Friday, January 17, 2020

Robin Richardson's Sit How You Want

I suppose comparisons of Robin Richardson’s poems to those of Sharon Olds are inevitable. Both writers concentrate on the dance, denouements, and death of sex, but whereas Olds’ take on the subject is elemental, Richardson more frequently details desire and its fallout within relationships. In Sit How You Want, her latest collection, Richardson has thrown a welcome ingredient into the high boil of sexual strife: hard-won, terse, frequently acidic philosophical summations or epiphanies. “Eventuality” links natural and human-made disaster with the troubling aftermath of sex – “nukes/in North Korea aimed like loaded cocks. What offspring!” – but the concluding two lines bring the historical or speculative considerations back home: “Now we’re naked on the pullout, losing interest./We’re no better than the rest.” “Without a Roof” moves from extreme vulnerability (“open/on the operating table, so impeccably pink/pearl you could drape me on a hotel heiress”) to sexual distancing (“He disapproves:/the carefree sovereignty of solitude”) to transformative assertion (“There’s freedom/in what no one knows”).

Even in the short quotes above, Richardson’s heady lyrical scoring delights. She manages, deftly, the difficult trick of creating sustained music through quickly shifting tonal registers and narrative fractures.
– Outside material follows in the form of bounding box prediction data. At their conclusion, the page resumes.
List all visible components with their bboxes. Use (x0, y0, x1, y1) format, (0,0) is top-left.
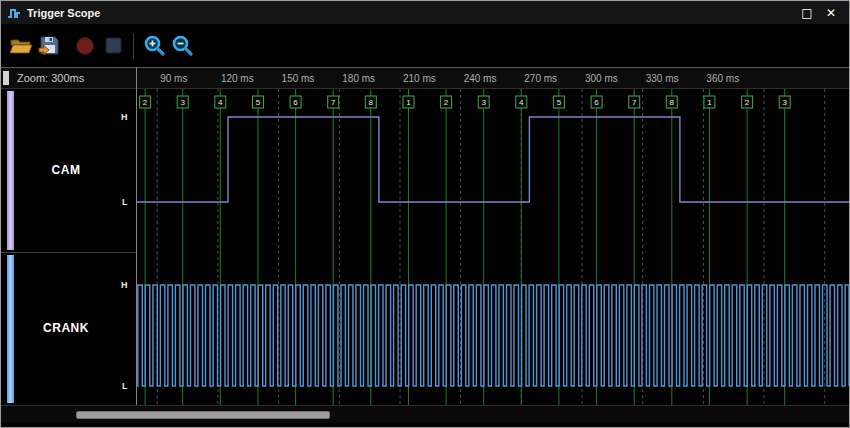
stop-button[interactable] (99, 30, 127, 62)
toolbar-separator (133, 33, 134, 59)
time-tick-label: 150 ms (282, 73, 315, 84)
zoom-in-button[interactable] (140, 30, 168, 62)
waveform-plot: 234567812345678123 (137, 89, 849, 405)
tooth-number: 7 (632, 98, 637, 107)
horizontal-scrollbar[interactable] (1, 405, 849, 423)
tooth-number: 7 (331, 98, 336, 107)
window-title: Trigger Scope (27, 7, 100, 19)
app-icon (7, 6, 21, 20)
tooth-number: 4 (218, 98, 223, 107)
crank-high-label: H (121, 280, 133, 290)
toolbar (1, 24, 849, 67)
tooth-number: 3 (180, 98, 185, 107)
titlebar[interactable]: Trigger Scope □ ✕ (1, 1, 849, 24)
tooth-number: 1 (406, 98, 411, 107)
crank-channel-panel: CRANK H L (1, 253, 136, 405)
time-tick-label: 90 ms (160, 73, 187, 84)
crank-channel-label: CRANK (16, 321, 116, 335)
record-icon (75, 36, 95, 56)
tooth-number: 8 (369, 98, 374, 107)
record-button[interactable] (71, 30, 99, 62)
zoom-out-icon (171, 34, 194, 57)
time-tick-label: 240 ms (464, 73, 497, 84)
cam-low-label: L (122, 197, 134, 207)
save-button[interactable] (35, 30, 63, 62)
crank-color-stripe (7, 255, 14, 403)
tooth-number: 2 (745, 98, 750, 107)
time-tick-label: 360 ms (706, 73, 739, 84)
cam-waveform (137, 117, 849, 202)
time-tick-label: 180 ms (342, 73, 375, 84)
time-tick-label: 210 ms (403, 73, 436, 84)
tooth-number: 6 (293, 98, 298, 107)
stop-icon (105, 37, 122, 54)
cam-channel-label: CAM (16, 163, 116, 177)
tooth-number: 2 (444, 98, 449, 107)
zoom-in-icon (143, 34, 166, 57)
zoom-level-label: Zoom: 300ms (17, 72, 84, 84)
time-tick-label: 300 ms (585, 73, 618, 84)
cam-high-label: H (121, 112, 133, 122)
cam-channel-panel: CAM H L (1, 89, 136, 252)
tooth-number: 3 (782, 98, 787, 107)
tooth-number: 1 (707, 98, 712, 107)
tooth-number: 8 (670, 98, 675, 107)
open-button[interactable] (7, 30, 35, 62)
tooth-number: 2 (143, 98, 148, 107)
tooth-number: 5 (256, 98, 261, 107)
time-tick-label: 330 ms (646, 73, 679, 84)
cam-color-stripe (7, 91, 14, 250)
scrollbar-thumb[interactable] (76, 411, 330, 419)
tooth-number: 5 (557, 98, 562, 107)
trigger-scope-window: Trigger Scope □ ✕ (0, 0, 850, 428)
time-axis-header: Zoom: 300ms 90 ms120 ms150 ms180 ms210 m… (1, 67, 849, 89)
maximize-button[interactable]: □ (795, 3, 819, 23)
tooth-number: 6 (594, 98, 599, 107)
header-grip[interactable] (3, 71, 9, 85)
save-icon (38, 35, 60, 56)
tooth-number: 3 (481, 98, 486, 107)
crank-waveform (137, 285, 849, 386)
time-tick-label: 270 ms (524, 73, 557, 84)
zoom-out-button[interactable] (168, 30, 196, 62)
time-tick-label: 120 ms (221, 73, 254, 84)
close-button[interactable]: ✕ (819, 3, 843, 23)
folder-open-icon (9, 36, 33, 56)
crank-low-label: L (122, 381, 134, 391)
tooth-number: 4 (519, 98, 524, 107)
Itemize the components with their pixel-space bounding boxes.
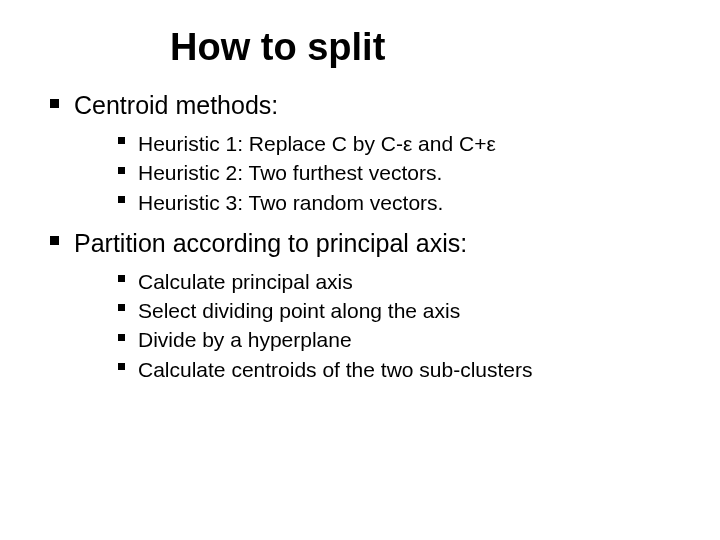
bullet-list-level1: Centroid methods: Heuristic 1: Replace C… [40, 89, 680, 384]
section-heading: Partition according to principal axis: [74, 229, 467, 257]
list-item: Calculate centroids of the two sub-clust… [118, 355, 680, 384]
list-item: Centroid methods: Heuristic 1: Replace C… [50, 89, 680, 217]
bullet-list-level2: Calculate principal axis Select dividing… [74, 267, 680, 385]
list-item: Select dividing point along the axis [118, 296, 680, 325]
section-heading: Centroid methods: [74, 91, 278, 119]
list-item: Heuristic 2: Two furthest vectors. [118, 158, 680, 187]
list-item: Heuristic 3: Two random vectors. [118, 188, 680, 217]
list-item: Partition according to principal axis: C… [50, 227, 680, 384]
list-item: Heuristic 1: Replace C by C-ε and C+ε [118, 129, 680, 158]
list-item: Calculate principal axis [118, 267, 680, 296]
slide: How to split Centroid methods: Heuristic… [0, 0, 720, 540]
list-item: Divide by a hyperplane [118, 325, 680, 354]
slide-title: How to split [170, 26, 680, 69]
bullet-list-level2: Heuristic 1: Replace C by C-ε and C+ε He… [74, 129, 680, 217]
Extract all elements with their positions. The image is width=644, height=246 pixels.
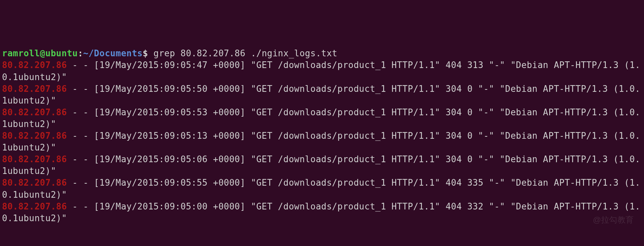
grep-match-ip: 80.82.207.86 xyxy=(2,154,67,164)
terminal-output[interactable]: ramroll@ubuntu:~/Documents$ grep 80.82.2… xyxy=(2,48,642,224)
prompt-path: ~/Documents xyxy=(83,48,143,58)
log-line: - - [19/May/2015:09:05:00 +0000] "GET /d… xyxy=(2,201,640,223)
log-line: - - [19/May/2015:09:05:50 +0000] "GET /d… xyxy=(2,84,640,106)
log-line: - - [19/May/2015:09:05:06 +0000] "GET /d… xyxy=(2,154,640,176)
log-line: - - [19/May/2015:09:05:13 +0000] "GET /d… xyxy=(2,131,640,152)
command-text: grep 80.82.207.86 ./nginx_logs.txt xyxy=(148,48,337,58)
log-line: - - [19/May/2015:09:05:47 +0000] "GET /d… xyxy=(2,60,640,82)
prompt-dollar: $ xyxy=(143,48,148,58)
grep-match-ip: 80.82.207.86 xyxy=(2,131,67,141)
grep-match-ip: 80.82.207.86 xyxy=(2,107,67,117)
prompt-colon: : xyxy=(78,48,83,58)
grep-match-ip: 80.82.207.86 xyxy=(2,178,67,188)
grep-match-ip: 80.82.207.86 xyxy=(2,60,67,70)
prompt-user: ramroll@ubuntu xyxy=(2,48,78,58)
grep-match-ip: 80.82.207.86 xyxy=(2,201,67,211)
grep-match-ip: 80.82.207.86 xyxy=(2,84,67,94)
log-line: - - [19/May/2015:09:05:55 +0000] "GET /d… xyxy=(2,178,640,199)
log-line: - - [19/May/2015:09:05:53 +0000] "GET /d… xyxy=(2,107,640,129)
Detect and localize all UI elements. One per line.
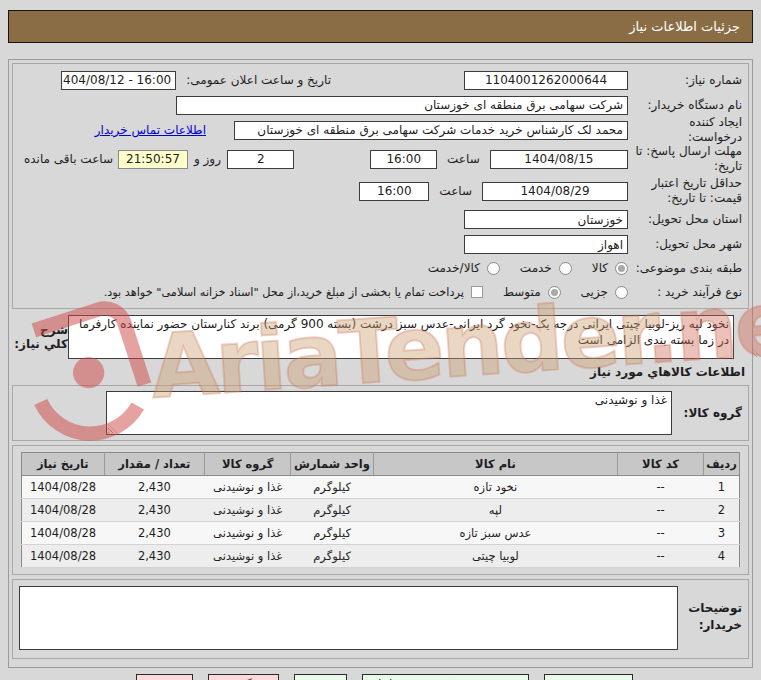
process-type-row: نوع فرآیند خرید : جزیی متوسط پرداخت تمام… xyxy=(19,279,742,305)
table-cell: کیلوگرم xyxy=(291,522,374,545)
table-cell: -- xyxy=(617,545,703,568)
table-cell: 1 xyxy=(704,476,740,499)
treasury-payment-checkbox[interactable] xyxy=(471,286,483,298)
table-cell: غذا و نوشیدنی xyxy=(205,545,291,568)
price-validity-date-field[interactable]: 1404/08/29 xyxy=(482,182,628,201)
city-field[interactable]: اهواز xyxy=(464,235,628,254)
table-header-cell: گروه کالا xyxy=(205,453,291,476)
table-cell: غذا و نوشیدنی xyxy=(205,476,291,499)
need-number-label: شماره نیاز: xyxy=(628,73,742,88)
hours-remaining-label: ساعت باقی مانده xyxy=(24,152,113,166)
table-cell: 2,430 xyxy=(104,476,205,499)
category-goods-service-label: کالا/خدمت xyxy=(428,261,480,275)
table-cell: نخود تازه xyxy=(373,476,617,499)
process-minor-label: جزیی xyxy=(581,285,608,299)
goods-group-textarea[interactable]: غذا و نوشیدنی xyxy=(106,391,672,435)
table-cell: کیلوگرم xyxy=(291,545,374,568)
table-cell: 1404/08/28 xyxy=(22,522,105,545)
page-title-bar: جزئیات اطلاعات نیاز xyxy=(8,10,753,43)
category-row: طبقه بندی موضوعی: کالا خدمت کالا/خدمت xyxy=(19,257,742,279)
table-row: 2--لپهکیلوگرمغذا و نوشیدنی2,4301404/08/2… xyxy=(22,499,740,522)
table-cell: کیلوگرم xyxy=(291,499,374,522)
main-panel: شماره نیاز: 1104001262000644 تاریخ و ساع… xyxy=(8,59,753,668)
category-goods-label: کالا xyxy=(592,261,608,275)
buyer-contact-link[interactable]: اطلاعات تماس خریدار xyxy=(95,123,206,137)
resize-handle-icon[interactable] xyxy=(108,424,117,433)
category-goods-service-radio[interactable] xyxy=(487,262,500,275)
goods-group-label: گروه کالا: xyxy=(680,406,742,420)
exit-button[interactable]: خروج xyxy=(136,674,194,680)
category-service-label: خدمت xyxy=(520,261,552,275)
table-cell: لپه xyxy=(373,499,617,522)
treasury-payment-label: پرداخت تمام یا بخشی از مبلغ خرید،از محل … xyxy=(104,286,464,299)
table-header-cell: واحد شمارش xyxy=(291,453,374,476)
process-medium-radio[interactable] xyxy=(548,286,561,299)
buyer-notes-textarea[interactable] xyxy=(19,586,678,650)
deadline-time-field[interactable]: 16:00 xyxy=(370,150,437,169)
price-validity-row: حداقل تاریخ اعتبار قیمت: تا تاریخ: 1404/… xyxy=(19,175,742,207)
action-buttons: پاسخ به نیاز مشاهده مدارک پیوستی (1) چاپ… xyxy=(0,674,633,680)
need-number-field[interactable]: 1104001262000644 xyxy=(464,71,628,90)
table-cell: -- xyxy=(617,476,703,499)
table-row: 3--عدس سبز تازهکیلوگرمغذا و نوشیدنی2,430… xyxy=(22,522,740,545)
items-table-fieldset: ردیفکد کالانام کالاواحد شمارشگروه کالاتع… xyxy=(12,445,749,575)
category-goods-radio[interactable] xyxy=(615,262,628,275)
table-cell: 3 xyxy=(704,522,740,545)
table-cell: 2,430 xyxy=(104,499,205,522)
table-header-cell: تعداد / مقدار xyxy=(104,453,205,476)
category-label: طبقه بندی موضوعی: xyxy=(628,261,742,276)
deadline-date-field[interactable]: 1404/08/15 xyxy=(490,150,628,169)
buyer-org-row: نام دستگاه خریدار: شرکت سهامی برق منطقه … xyxy=(19,93,742,117)
price-validity-time-field[interactable]: 16:00 xyxy=(359,182,429,201)
province-label: استان محل تحویل: xyxy=(628,212,742,227)
city-label: شهر محل تحویل: xyxy=(628,237,742,252)
table-cell: لوبیا چیتی xyxy=(373,545,617,568)
need-description-row: شرح كلي نياز: نخود لپه ریز-لوبیا چیتی ای… xyxy=(12,315,747,359)
table-cell: 4 xyxy=(704,545,740,568)
page-title: جزئیات اطلاعات نیاز xyxy=(629,19,740,34)
view-attachments-button[interactable]: مشاهده مدارک پیوستی (1) xyxy=(362,674,530,680)
back-button[interactable]: بازگشت xyxy=(208,674,279,680)
table-row: 4--لوبیا چیتیکیلوگرمغذا و نوشیدنی2,43014… xyxy=(22,545,740,568)
goods-group-value: غذا و نوشیدنی xyxy=(595,393,667,407)
table-cell: 1404/08/28 xyxy=(22,499,105,522)
table-header-cell: کد کالا xyxy=(617,453,703,476)
goods-group-fieldset: گروه کالا: غذا و نوشیدنی xyxy=(12,385,749,441)
table-header-cell: نام کالا xyxy=(373,453,617,476)
need-description-textarea[interactable]: نخود لپه ریز-لوبیا چیتی ایرانی درجه یک-ن… xyxy=(68,315,734,359)
table-cell: غذا و نوشیدنی xyxy=(205,499,291,522)
buyer-notes-fieldset: توضیحات خریدار: xyxy=(12,579,749,659)
requester-label: ایجاد کننده درخواست: xyxy=(628,115,742,145)
buyer-notes-label: توضیحات خریدار: xyxy=(684,586,742,634)
page: { "header": { "title": "جزئیات اطلاعات ن… xyxy=(0,0,761,680)
deadline-row: مهلت ارسال پاسخ: تا تاریخ: 1404/08/15 سا… xyxy=(19,143,742,175)
table-cell: غذا و نوشیدنی xyxy=(205,522,291,545)
table-cell: 2,430 xyxy=(104,522,205,545)
resize-handle-icon[interactable] xyxy=(752,348,761,357)
items-table: ردیفکد کالانام کالاواحد شمارشگروه کالاتع… xyxy=(21,452,740,568)
buyer-org-field[interactable]: شرکت سهامی برق منطقه ای خوزستان xyxy=(176,96,628,115)
remaining-days-field[interactable]: 2 xyxy=(227,150,295,169)
announce-label: تاریخ و ساعت اعلان عمومی: xyxy=(186,73,331,87)
category-service-radio[interactable] xyxy=(559,262,572,275)
items-section-title: اطلاعات كالاهاي مورد نياز xyxy=(12,365,745,379)
days-and-label: روز و xyxy=(194,152,221,166)
respond-button[interactable]: پاسخ به نیاز xyxy=(544,674,633,680)
deadline-hour-label: ساعت xyxy=(447,152,480,166)
requester-row: ایجاد کننده درخواست: محمد لک کارشناس خری… xyxy=(19,117,742,143)
table-cell: -- xyxy=(617,522,703,545)
province-field[interactable]: خوزستان xyxy=(464,210,628,229)
process-minor-radio[interactable] xyxy=(615,286,628,299)
countdown-timer: 21:50:57 xyxy=(118,150,188,169)
table-header-cell: تاریخ نیاز xyxy=(22,453,105,476)
requester-field[interactable]: محمد لک کارشناس خرید خدمات شرکت سهامی بر… xyxy=(234,121,628,140)
table-cell: 1404/08/28 xyxy=(22,545,105,568)
table-header-cell: ردیف xyxy=(704,453,740,476)
province-row: استان محل تحویل: خوزستان xyxy=(19,207,742,232)
price-validity-label: حداقل تاریخ اعتبار قیمت: تا تاریخ: xyxy=(628,176,742,206)
city-row: شهر محل تحویل: اهواز xyxy=(19,232,742,257)
deadline-label: مهلت ارسال پاسخ: تا تاریخ: xyxy=(628,144,742,174)
announce-datetime-field[interactable]: 1404/08/12 - 16:00 xyxy=(61,71,176,90)
table-cell: 2,430 xyxy=(104,545,205,568)
print-button[interactable]: چاپ xyxy=(294,674,346,680)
More mature than her also excellent Knife Throwing Through Self-Hypnosis, Sit How You Want is top shelf reading, contemporary as a power line, traditional as a post-coital Rothman’s. And nowhere in the volume does she succumb to the “fashionable cleverness in sex”, Dudley Fitts’ criticism of a topic most writers either approach with jokes, or avoid altogether like a neon-flashing landmine.